Dass die Argumentation mit GUT und BÖSE nicht taugt, liegt auf der Hand. Ganz allgemein könnte man zunächst folgendes feststellen: Wer nicht in der Lage ist, “komplexe Sachverhalte” in seinen wesentlichen Bestandteilen verständlich darzustellen, der hat den Sachverhalt selbst nicht durchschaut!

Es zeichnet den kompetenten POLITIKER geradezu aus, dass er “komplexe Sachverhalte” verständlich darstellen kann. Es ist geradezu eine Kunst in der Sprache, die wesentlichen Merkmale eines Sachverhaltes in einfache und verständliche Worte zu kleiden und dennoch die Zusammenhänge treffend zu nennen.

Wer also vorbringt, dass die politischen Entscheidungen so “komplex” seien, dass man sie dem Bürger nicht erklären kann der nährt den Verdacht, dass er selbst nicht weiß wovon er spricht. Das zeigt allenfalls, dass es zu viele Schwätzer in der Politik gibt und zu wenige gestandene Experten mit breitem Grundwissen.
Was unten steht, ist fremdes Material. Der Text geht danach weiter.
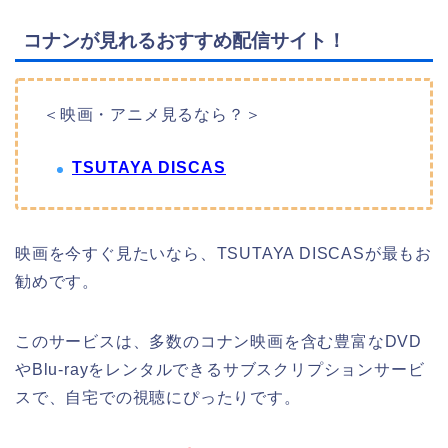
コナンが見れるおすすめ配信サイト！
＜映画・アニメ見るなら？＞
TSUTAYA DISCAS
映画を今すぐ見たいなら、TSUTAYA DISCASが最もお
勧めです。
このサービスは、多数のコナン映画を含む豊富なDVD
やBlu-rayをレンタルできるサブスクリプションサービ
スで、自宅での視聴にぴったりです。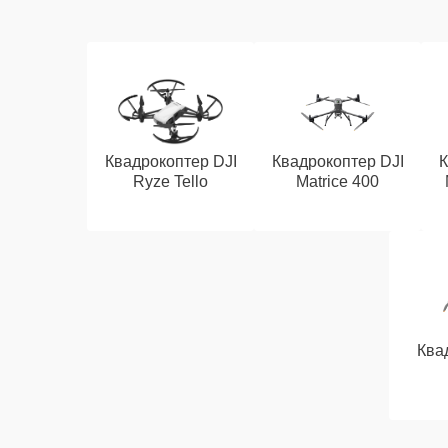
Квадрокоптер DJI
Квадрокоптер DJI
К
Ryze Tello
Matrice 400
Ква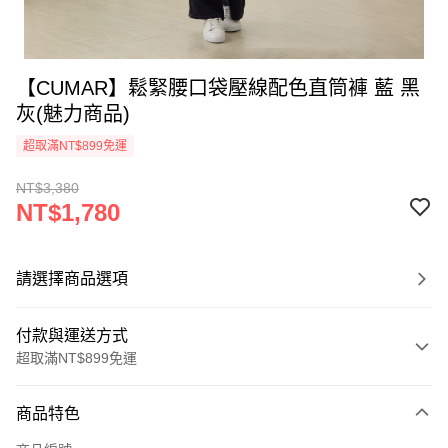
【CUMAR】鬆緊腰口袋壓線配色直筒褲 藍 黑
灰(魅力商品)
超取滿NT$899免運
NT$3,380
NT$1,780
請選擇商品選項
付款與運送方式
超取滿NT$899免運
付款方式
商品特色
信用卡一次付款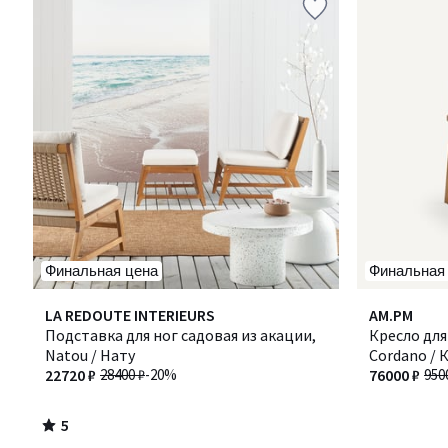
Финальная цена
Финальная
5
LA REDOUTE INTERIEURS
AM.PM
/
Подставка для ног садовая из акации,
Кресло для
5
Natou / Нату
Cordano / 
22720 ₽
28400 ₽
-20%
76000 ₽
950
5
/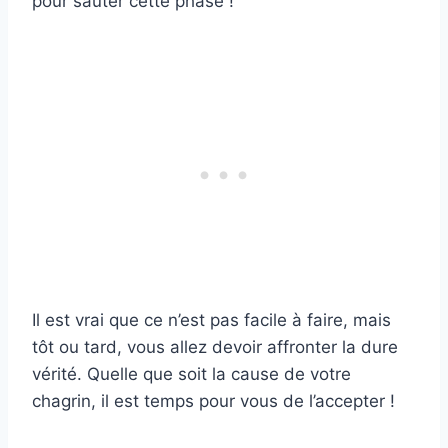
pour sauter cette phase !
Il est vrai que ce n’est pas facile à faire, mais
tôt ou tard, vous allez devoir affronter la dure
vérité. Quelle que soit la cause de votre
chagrin, il est temps pour vous de l’accepter !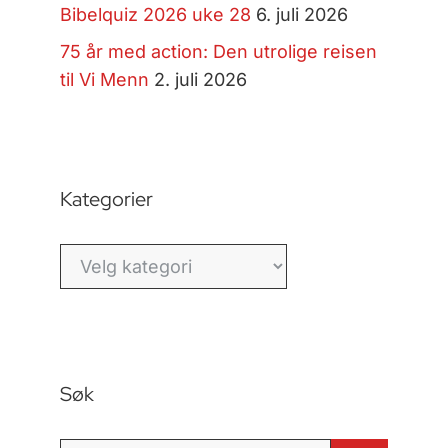
Bibelquiz 2026 uke 28
6. juli 2026
75 år med action: Den utrolige reisen
til Vi Menn
2. juli 2026
Kategorier
Kategorier
Søk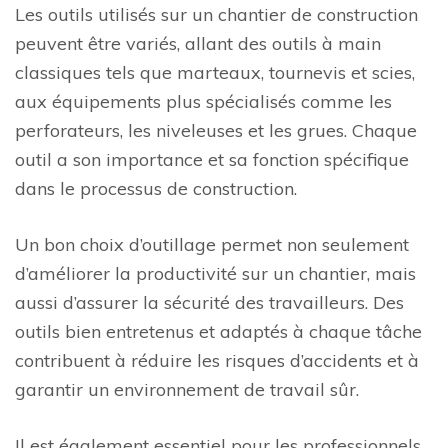
Les outils utilisés sur un chantier de construction
peuvent être variés, allant des outils à main
classiques tels que marteaux, tournevis et scies,
aux équipements plus spécialisés comme les
perforateurs, les niveleuses et les grues. Chaque
outil a son importance et sa fonction spécifique
dans le processus de construction.
Un bon choix d’outillage permet non seulement
d’améliorer la productivité sur un chantier, mais
aussi d’assurer la sécurité des travailleurs. Des
outils bien entretenus et adaptés à chaque tâche
contribuent à réduire les risques d’accidents et à
garantir un environnement de travail sûr.
Il est également essentiel pour les professionnels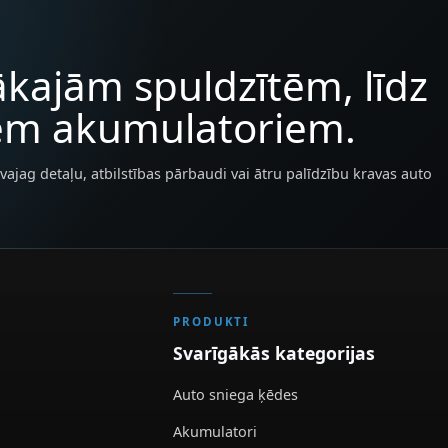
kajām spuldzītēm, līdz
iem akumulatoriem.
vajag detaļu, atbilstības pārbaudi vai ātru palīdzību kravas auto
PRODUKTI
Svarīgākās kategorijas
Auto sniega ķēdes
Akumulatori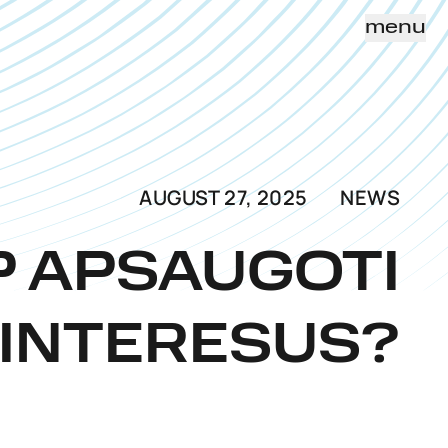
menu
AUGUST 27, 2025
NEWS
P APSAUGOTI
 INTERESUS?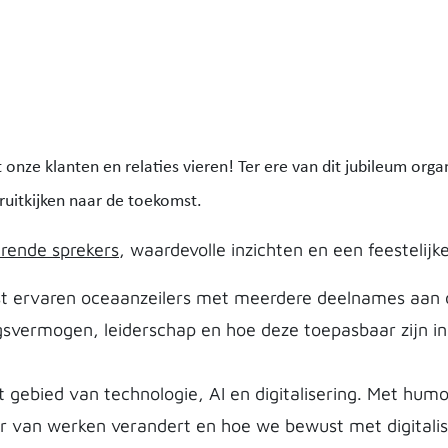
onze klanten en relaties vieren! Ter ere van dit jubileum org
ruitkijken naar de toekomst.
erende sprekers
, waardevolle inzichten en een feestelij
t ervaren oceaanzeilers met meerdere deelnames aan 
gsvermogen, leiderschap en hoe deze toepasbaar zijn in 
t gebied van technologie, AI en digitalisering. Met hum
ier van werken verandert en hoe we bewust met digitali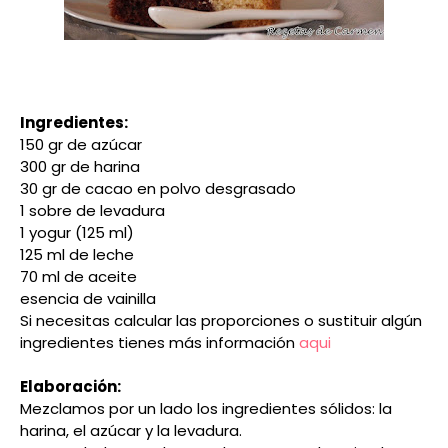
Ingredientes:
150 gr de azúcar
300 gr de harina
30 gr de cacao en polvo desgrasado
1 sobre de levadura
1 yogur (125 ml)
125 ml de leche
70 ml de aceite
esencia de vainilla
Si necesitas calcular las proporciones o sustituir algún
ingredientes tienes más información
aqui
Elaboración:
Mezclamos por un lado los ingredientes sólidos: la
harina, el azúcar y la levadura.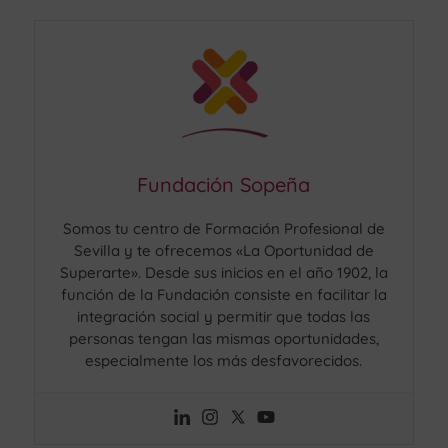
Fundación Sopeña
Somos tu centro de Formación Profesional de
Sevilla y te ofrecemos «La Oportunidad de
Superarte». Desde sus inicios en el año 1902, la
función de la Fundación consiste en facilitar la
integración social y permitir que todas las
personas tengan las mismas oportunidades,
especialmente los más desfavorecidos.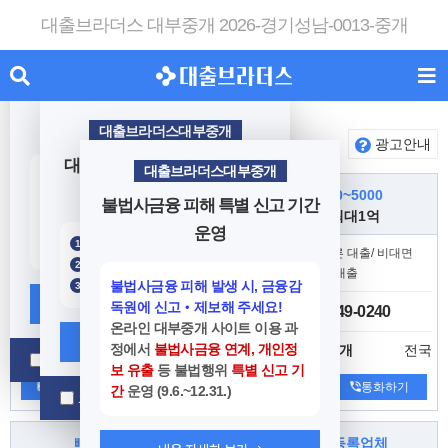
대출브라더스 대부중개 2026-경기성남-0013-중개
대출브라더스대부중개
대출거래 시 주의사항
대출브라더스대부중개
대출업체
프리미어, 스페셜
광고안내
대부 업체 이용시 10가지 유의
대출브라더스대부중개
대출 상담 시 본인이 대출한 업체를 잊지않기 위해 정확히 해당업체 상호명, 연락처 등 꼭 메모・저장 하시기 바랍니다.
(업체 상호명, 연락처 등 대출브라더스 홈페이지에서 검색가능)
사항
전국 비대면대출
누구나 10~5000
불법사금융 피해 특별 신고 기간
대출을 목적으로 첫거래 고금리 대출(급전)을 강요하고 기타 수수료를 입금 후 월변등으로 한도를 높여주는 조건은 사기행위입니다.
24시간 빠른 당일대출
사업자 최대1억
운영
대출브라더스 담당자를 사칭하여 대출상담 및 대출을 권유하는 경우 절대 거래 응하지 마시기 바랍니다.
✆
정책서민금융상품 이용이 가능한지 먼저 확인합니다 (서민금융진흥원
1397)
(대출브라더스는 직접적인 대출 및 알선/중개를 하지 않습니다.)
친절한 여성상담사 전국 비대면
24시간 쉽고 빠른 대출/ 비대면
등록된 대부 업체인지 반드시 먼저 확인 후 거래하세요.
즉시 대출
당일 대출
불법사금융 피해 발생 시, 금융감
등록대부 업체에 대출 문의 후 ‘등록 대부 업체 통합조회’에
로 
등록되지 않은 전화번호
내용 자세히 보기
독원에 신고‧제보해 주세요!
010-2108-3860
010-7249-0240
온라인 대부중개 사이트 이용 과
내용 자세히 보기
정에서
불법사금융 연계, 개인정
전국
전국
하데스대부중개
나이스대부중개
오늘 하루 열지 않음
[닫기]
보 유출
등 불법행위
특별 신고 기
문자하기
통화하기
문자하기
통화하기
간
운영 (9.6.~12.31.)
오늘 하루 열지 않음
[닫기]
○
불법사금융 피해 발생 경로
빠른승인가능
협회정식등록업체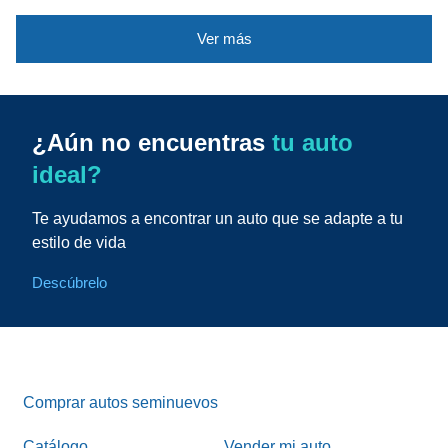
Ver más
¿Aún no encuentras
tu auto
ideal?
Te ayudamos a encontrar un auto que se adapte a tu
estilo de vida
Descúbrelo
Comprar autos seminuevos
Catálogo
Vender mi auto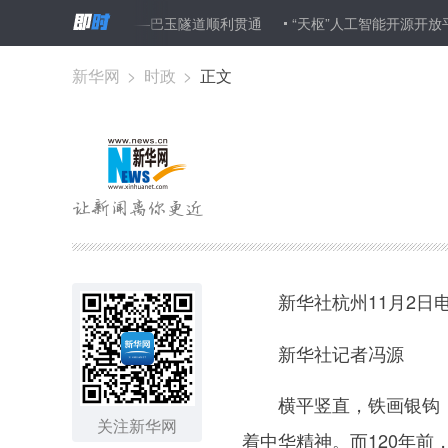
路一级高风险隧道——巴玉隧道顺利贯通
“天枢”人工智能开源开放平
新华网
>
时政
>
正文
新华社杭州11月2日
新华社记者冯源
横平竖直，铁画银钩；龙
关注新华网
着中华精神。而120年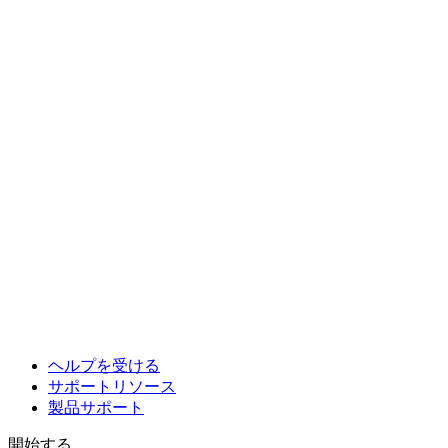
ヘルプを受ける
サポートリソース
製品サポート
開始する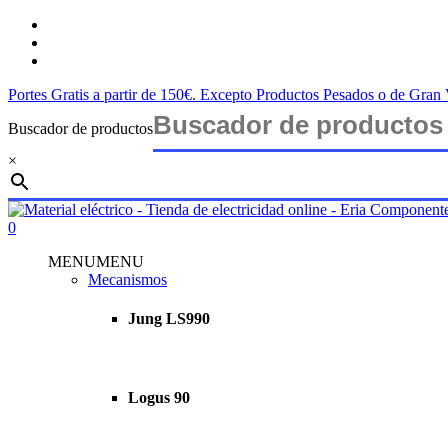
Saltar
twitter
al
facebook
contenido
instagram
principal
Portes Gratis a partir de 150€. Excepto Productos Pesados o de Gra
Buscador de productos
×
Cerrar
búsqueda
buscar
account
0
Menu
MENU
MENU
Mecanismos
Jung LS990
Logus 90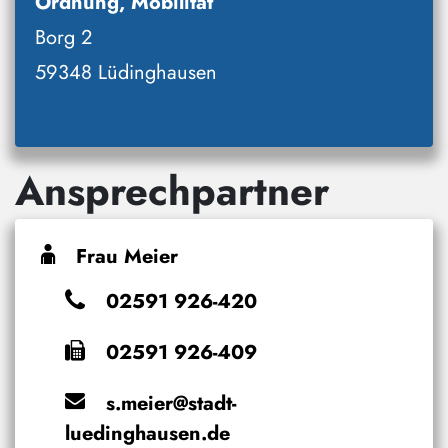
Ordnung, Mobilität
Borg 2
59348 Lüdinghausen
Ansprechpartner
Frau Meier
02591 926-420
02591 926-409
s.meier@stadt-
luedinghausen.de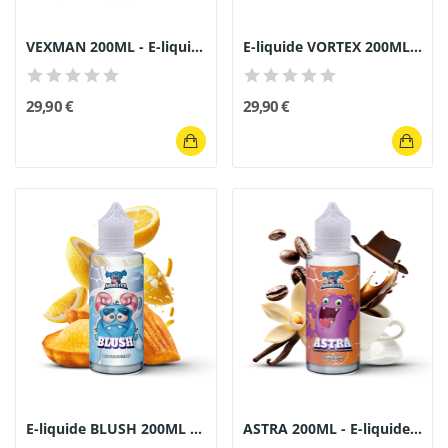
VEXMAN 200ML - E-liquide Gourmand Tarte Crème...
E-liquide VORTEX 200ML Monster Gourmand -...
29,90 €
29,90 €
E-liquide BLUSH 200ML - Monster Gourmand...
ASTRA 200ML - E-liquide Monster Gourmand...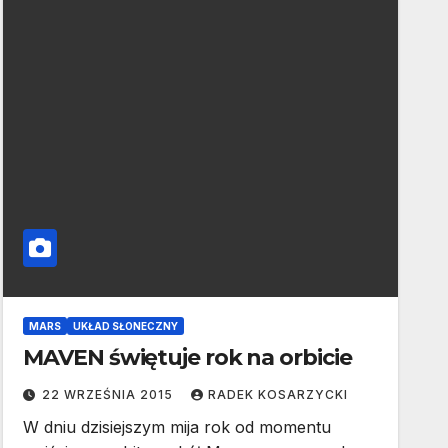
MARS
UKŁAD SŁONECZNY
MAVEN świętuje rok na orbicie
22 WRZEŚNIA 2015
RADEK KOSARZYCKI
W dniu dzisiejszym mija rok od momentu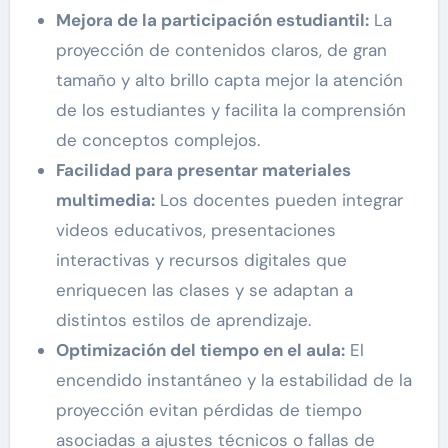
Mejora de la participación estudiantil:
La
proyección de contenidos claros, de gran
tamaño y alto brillo capta mejor la atención
de los estudiantes y facilita la comprensión
de conceptos complejos.
Facilidad para presentar materiales
multimedia:
Los docentes pueden integrar
videos educativos, presentaciones
interactivas y recursos digitales que
enriquecen las clases y se adaptan a
distintos estilos de aprendizaje.
Optimización del tiempo en el aula:
El
encendido instantáneo y la estabilidad de la
proyección evitan pérdidas de tiempo
asociadas a ajustes técnicos o fallas de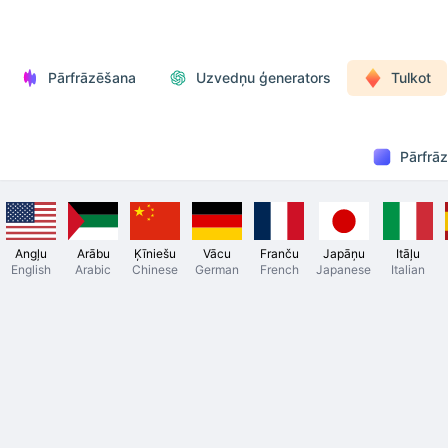
Pārfrāzēšana
Uzvedņu ģenerators
Tulkot
Pārfrā
Angļu
Arābu
Ķīniešu
Vācu
Franču
Japāņu
Itāļu
English
Arabic
Chinese
German
French
Japanese
Italian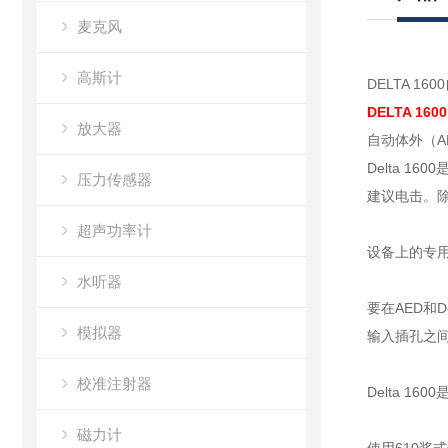
麦克风
高斯计
DELTA 1
DELTA 1
放大器
自动体外（A
Delta 
压力传感器
建议电击。除
超声功率计
设备上的专用
水听器
要在AED和D
模拟器
输入插孔之间
校准注射器
Delta 
磁力计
Für diese Art der “spätrömischen Dekadenz” gibt es ein aktuelles Beispiel, das die Gefährlichkeit solch einer Entwicklung aufzeigt.

Auf dem Höhepunkt der Finanzkrise war bezogen auf “Derivate” und andere “toxische Papiere” (Credit Default Swaps usw.) zu hören, dass nicht nur die FINANZEXPERTEN im Bundestag und den Ausschüssen, sondern auch zuständige Vorstände bei den Banken die GESCHÄFTE mit ihren Konsequenzen und Risiken gar nicht verstanden.

Mit anderen Worten: Die vermeintliche “Komplexität” solcher Geschäfte hatte dazu geführt, dass die FINANZKRISE viele Unternehmen und die Bürger in das ökonomische und persönliche Chaos gestürzt hatte.

Die IDIOTIE der Behauptung, dass “komplexe Sachverhalte” nicht oder nur bedingt zu verstehen oder zu beherrschen sind, ist an und für sich bei “gesundem Menschenverstand” unübersehbar: Der Erfinder von Derivaten, der die RISIKOLAGE nicht verständlich und mit Ziffern seinem Vorstand hinreichend und verständlich darstellen kann, der ist völlig ungeeignet für seine Aufgaben und aus dem Unternehmen zu entfernen.

Das gilt auch für den Vorstand einer Bank, der nicht über das (Führungs-) Wissen verfügt, dass grundsätzlich auch “komplexe” Sachverhalte verständlich in ihren Konsequenzen beschrieben werden können. Und wenn das nicht möglich sein soll, dann sind offensichtlich die Risiken nicht beherrschbar, weil sie gar nicht hinreichend beschrieben oder berechnet werden können. Genau dann befindet sich aber die Führung einer Bank im SPIELCASINO mit der Risikolage des 100 %igen Verlustes!

Ich habe selbst einmal erlebt, dass ein ehemaliger (zuständiger) Bankvorstand einräumte, dass er eine Reihe dieser Geschäfte gar nicht verstanden hatte und es vielleicht auch nicht seine Aufgabe sei, so etwas zu verstehen!? Wenn er nicht bereits pensioniert worden wäre, hätte man ihn eigentlich fristlos wegen Dummheit bzw. Führungsversagen entlassen müssen.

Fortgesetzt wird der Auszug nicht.